Technique Recordings also served as a platform for documenting the label’s own history. The 2009 compilation 10 Years of Technique marked a decade of operations, collecting tracks that represented the imprint’s evolution. Five years later, TECH 100 Retrospective celebrated the hundredth release milestone, offering a curated overview of the catalog assembled since the late 1990s.
Live Performances
The trio’s live sets emphasize technical mixing precision and high-energy track selection calibrated for large venue sound systems. Wright and Wiggett handle the DJ duties while Smith contributes MC vocals and crowd engagement, creating a dual-layer performance format that separates them from standard single-DJ presentations. This configuration allows for real-time audience interaction and improvised vocal elements layered over instrumental passages, giving each performance a distinct character rather than a fixed playlist experience.
Notable Shows
Label showcases served as flagship events for the group’s live presence. Anniversary celebrations and milestone gatherings provided platforms for the trio to road-test unreleased material alongside established releases from their catalog. These events also functioned as communal spaces for the label’s roster, where the music could be experienced at the volume and fidelity intended during the mastering process. The group’s twentieth anniversary in 2019 marked two decades of consistent operation within the competitive British electronic music landscape.
Derby remains a geographic touchstone for their touring schedule, with local appearances maintaining the connection to the city where the partnership originally formed. The group performs in both intimate club environments and larger festival stages, reflecting the versatility of a catalog spanning stripped-back percussive tracks to fuller productions with vocal hooks and melodic elements. This adaptability has allowed them to remain active performers across shifting trends in electronic music booking and promotion.
Why They Matter
Drumsound & Bassline Smith represent a specific model of electronic music sustainability: artist-owned labels, consistent release schedules, and long-term creative partnerships maintained without public drama or lineup changes.
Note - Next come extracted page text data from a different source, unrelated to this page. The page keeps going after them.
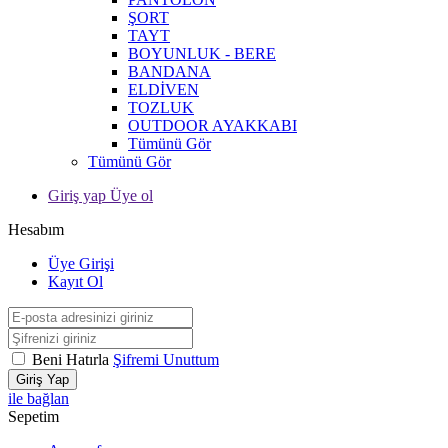
ŞORT
TAYT
BOYUNLUK - BERE
BANDANA
ELDİVEN
TOZLUK
OUTDOOR AYAKKABI
Tümünü Gör
Tümünü Gör
Giriş yap Üye ol
Hesabım
Üye Girişi
Kayıt Ol
Beni Hatırla
Şifremi Unuttum
Giriş Yap
ile bağlan
Sepetim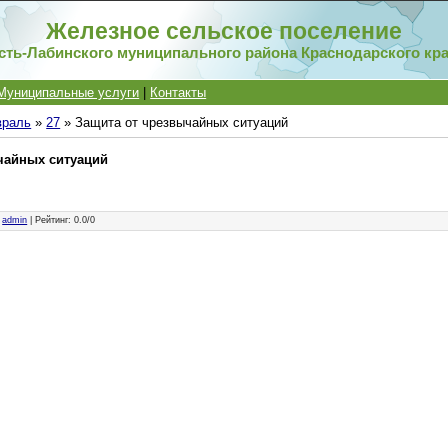
Железное сельское поселение
сть-Лабинского муниципального района Краснодарского кр
Муниципальные услуги
|
Контакты
враль
»
27
» Защита от чрезвычайных ситуаций
чайных ситуаций
:
admin
|
Рейтинг
:
0.0
/
0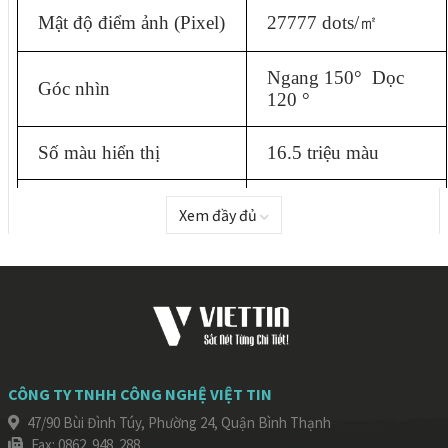
Mật độ điểm ảnh (Pixel)
27777 dots/
㎡
Ngang 150° Dọc
Góc nhìn
120 °
Số màu hiển thị
16.5 triệu màu
Phương thức quét
1/8
Xem đầy đủ
Điện áp đầu vào
AC 110V/220V
Thang màu xám
16384 / ≥14 bit
Độ ẩm hoạt đông
10 ÷ 90%
CÔNG TY TNHH CÔNG NGHỆ VIỆT TIN
Nhiệt độ hoạt động
-10°C ÷ 90°C
47/90 Bùi Đình Túy, Phường 24, Quận Bình Thạnh
Fax: 0862. 948. 288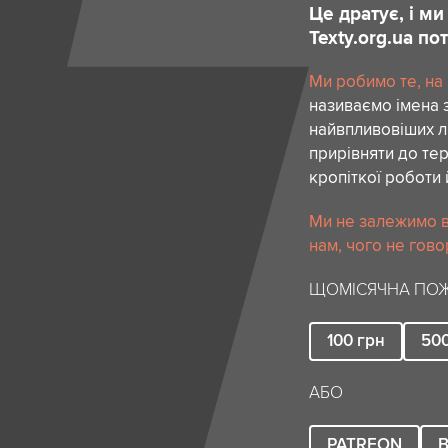
Це дратує, і м
Texty.org.ua п
Ми робимо те, на
називаємо імена 
найвпливовіших лю
прирівняти до тер
кропіткої роботи 
Ми не залежимо в
нам, чого не гово
ЩОМІСЯЧНА ПОЖ
100
грн
50
АБО
PATREON
B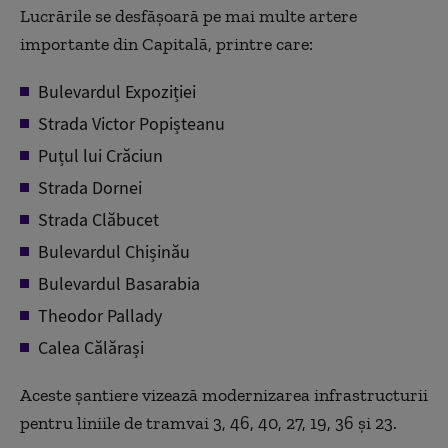
Lucrările se desfășoară pe mai multe artere
importante din Capitală, printre care:
Bulevardul Expoziției
Strada Victor Popișteanu
Puțul lui Crăciun
Strada Dornei
Strada Clăbucet
Bulevardul Chișinău
Bulevardul Basarabia
Theodor Pallady
Calea Călărași
Aceste șantiere vizează modernizarea infrastructurii
pentru liniile de tramvai 3, 46, 40, 27, 19, 36 și 23.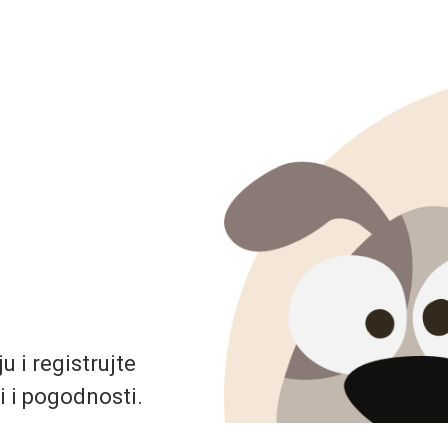
 i registrujte
i i pogodnosti.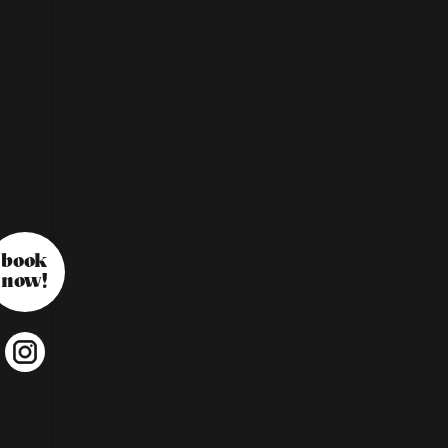
book
now!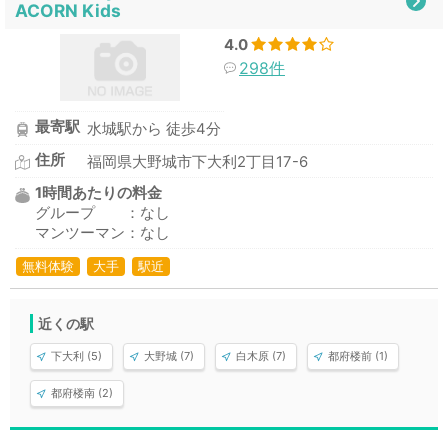
ACORN Kids
4.0
298件
最寄駅
水城駅から 徒歩4分
住所
福岡県大野城市下大利2丁目17-6
1時間あたりの料金
グループ ：なし
マンツーマン：なし
無料体験
大手
駅近
近くの駅
下大利 (5)
大野城 (7)
白木原 (7)
都府楼前 (1)
都府楼南 (2)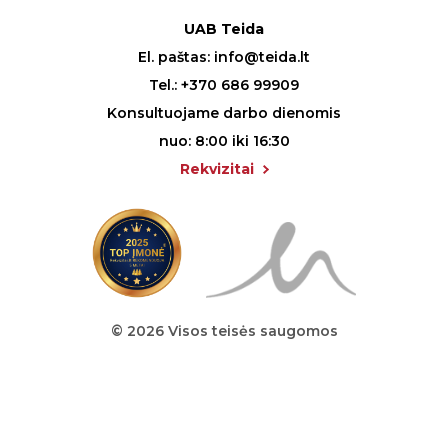
UAB Teida
El. paštas:
info@teida.lt
Tel.:
+370 686 99909
Konsultuojame darbo dienomis
nuo: 8:00 iki 16:30
Rekvizitai
© 2026 Visos teisės saugomos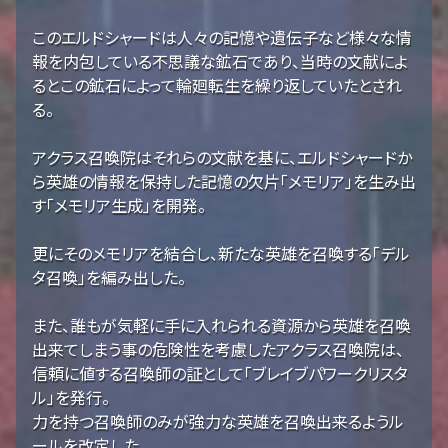
このエルドシャードは人々の記憶や遺伝子など様々な情
報を内包している不思議な鉱石であり、当時の文献によ
るとこの鉱石によって輪廻転生を繰り返していたとされ
る。
アクラス召喚院はそれらの文献を基に、エルドシャードか
ら英雄の情報を保持した記憶の欠片「メモリア」を生み出
す「メモリア生成」を開発。
更にそのメモリアを結合し、新たな英雄を召喚する「デル
タ召喚」を編み出した。
また、誰もが気軽に手に入れられる資源から英雄を召喚
出来てしまう事の危険性を考慮したアクラス召喚院は、
信頼に値する召喚師の証として「ブレイブパワークリスタ
ル」を発行。
力を持つ召喚師のみが強力な英雄を召喚出来るようル
ールを改定した。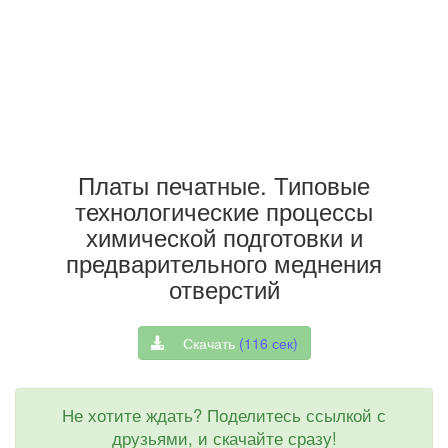
Платы печатные. Типовые
технологические процессы
химической подготовки и
предварительного меднения
отверстий
Скачать
(
116
сек)
Не хотите ждать? Поделитесь ссылкой с
друзьями, и скачайте сразу!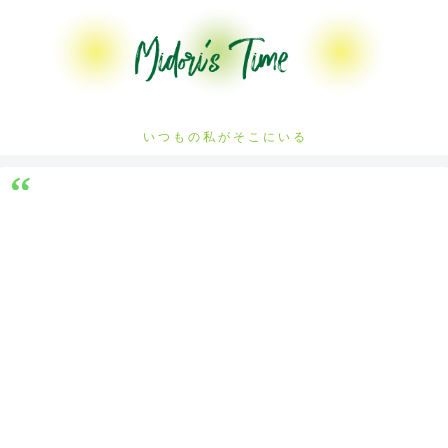
い つ も の 私 が そ こ に い る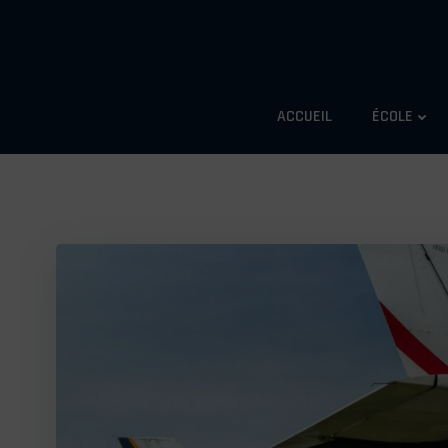
Aller
au
contenu
ACCUEIL
ÉCOLE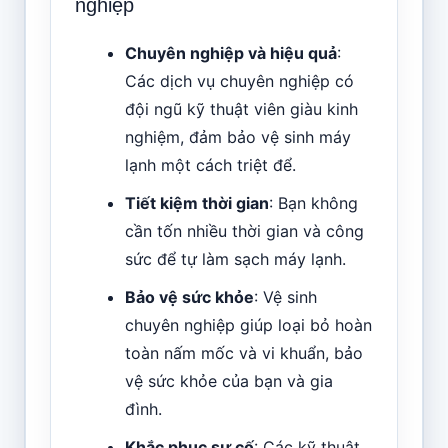
nghiệp
Chuyên nghiệp và hiệu quả
:
Các dịch vụ chuyên nghiệp có
đội ngũ kỹ thuật viên giàu kinh
nghiệm, đảm bảo vệ sinh máy
lạnh một cách triệt để.
Tiết kiệm thời gian
: Bạn không
cần tốn nhiều thời gian và công
sức để tự làm sạch máy lạnh.
Bảo vệ sức khỏe
: Vệ sinh
chuyên nghiệp giúp loại bỏ hoàn
toàn nấm mốc và vi khuẩn, bảo
vệ sức khỏe của bạn và gia
đình.
Khắc phục sự cố
: Các kỹ thuật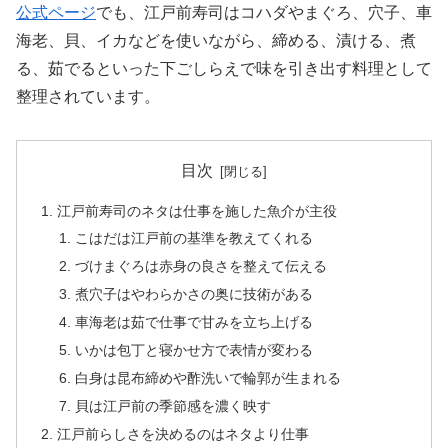
公式ページ
でも、江戸前寿司はコハダやまぐろ、穴子、車
海老、貝、イカなどを使いながら、締める、漬ける、煮
る、茹でるといった下ごしらえで味を引き出す料理として
整理されています。
目次
江戸前寿司のネタは仕事を施した魚介が主役
こはだは江戸前の基準を教えてくれる
づけまぐろは赤身の良さを整えて伝える
煮穴子はやわらかさの奥に技術がある
車海老は茹で仕事で甘みを立ち上げる
いかは包丁と寝かせ方で表情が変わる
白身は昆布締めや酢洗いで輪郭が生まれる
貝は江戸前の季節感を濃く映す
江戸前らしさを決めるのはネタより仕事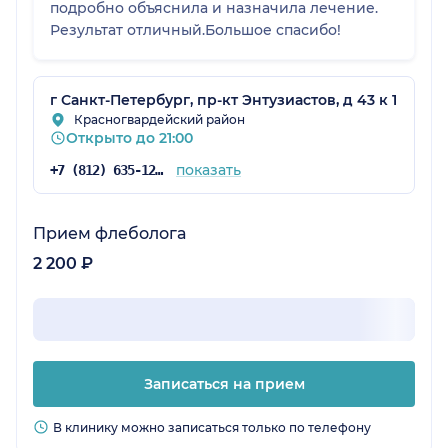
подробно объяснила и назначила лечение.
Результат отличный.Большое спасибо!
г Санкт-Петербург, пр-кт Энтузиастов, д 43 к 1
Красногвардейский район
Открыто до 21:00
показать
+7 (812) 635-12-72
Прием флеболога
2 200 ₽
Записаться на прием
В клинику можно записаться только по телефону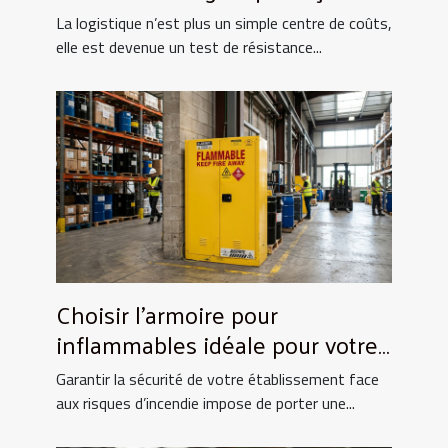
t-elle la résilience des
La logistique n’est plus un simple centre de coûts,
entreprises ?
elle est devenue un test de résistance...
Choisir l'armoire pour
inflammables idéale pour votre
entreprise
Garantir la sécurité de votre établissement face
aux risques d’incendie impose de porter une...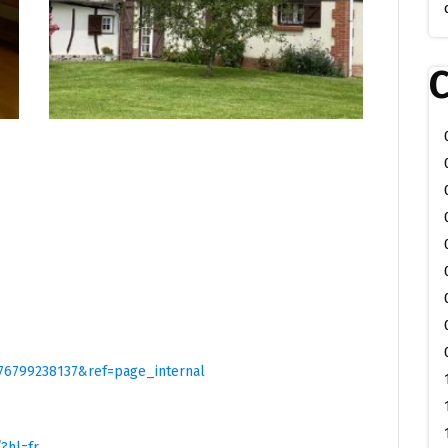
C
076799238137&ref=page_internal
?hl=fr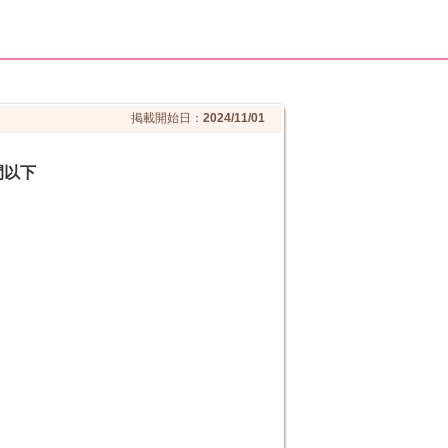
掲載開始日：
2024/11/01
間以下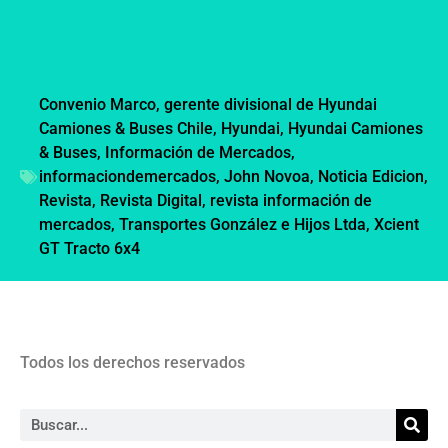
Convenio Marco
,
gerente divisional de Hyundai
Camiones & Buses Chile
,
Hyundai
,
Hyundai Camiones
& Buses
,
Información de Mercados
,
informaciondemercados
,
John Novoa
,
Noticia Edicion
,
Revista
,
Revista Digital
,
revista información de
mercados
,
Transportes González e Hijos Ltda
,
Xcient
GT Tracto 6x4
Todos los derechos reservados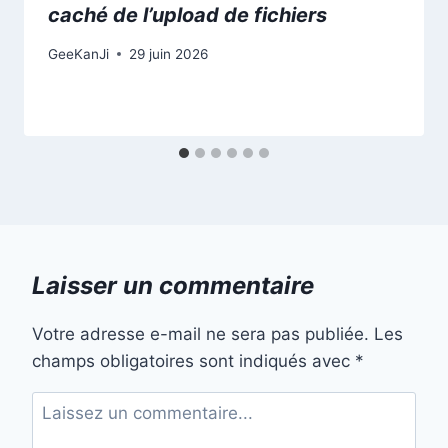
caché de l’upload de fichiers
GeeKanJi
29 juin 2026
Laisser un commentaire
Votre adresse e-mail ne sera pas publiée.
Les
champs obligatoires sont indiqués avec
*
Running their own imprint gave the trio infrastructure to control mastering, artwork, and distribution without external interference. This independence allowed them to develop a recognizable sonic identity across multiple albums and EPs without trend-chasing dictated by market pressures.
Impact on drum and bass
The group’s willingness to release conceptual work across multiple parts, as well as compile retrospective collections, demonstrates a curatorial approach to their own catalog. These compilations served dual purposes: documenting institutional history and providing new listeners with curated entry points into the label’s output. Rather than treating older material as disposable, the trio treated their back catalog as an archive worth revisiting and contextualizing.
A chance meeting at a club night converted a casual encounter into a creative enterprise that has outlasted many contemporaries in the British electronic music scene. The longevity stems from a clear division of labor: two producers focused on the technical demands of breakbeat programming and bass design, paired with a frontman capable of translating studio energy into live performance. This practical arrangement has kept the project active across eras that saw many similar acts disband or fade from view, maintaining relevance through consistent output rather than constant reinvention or personnel shifts.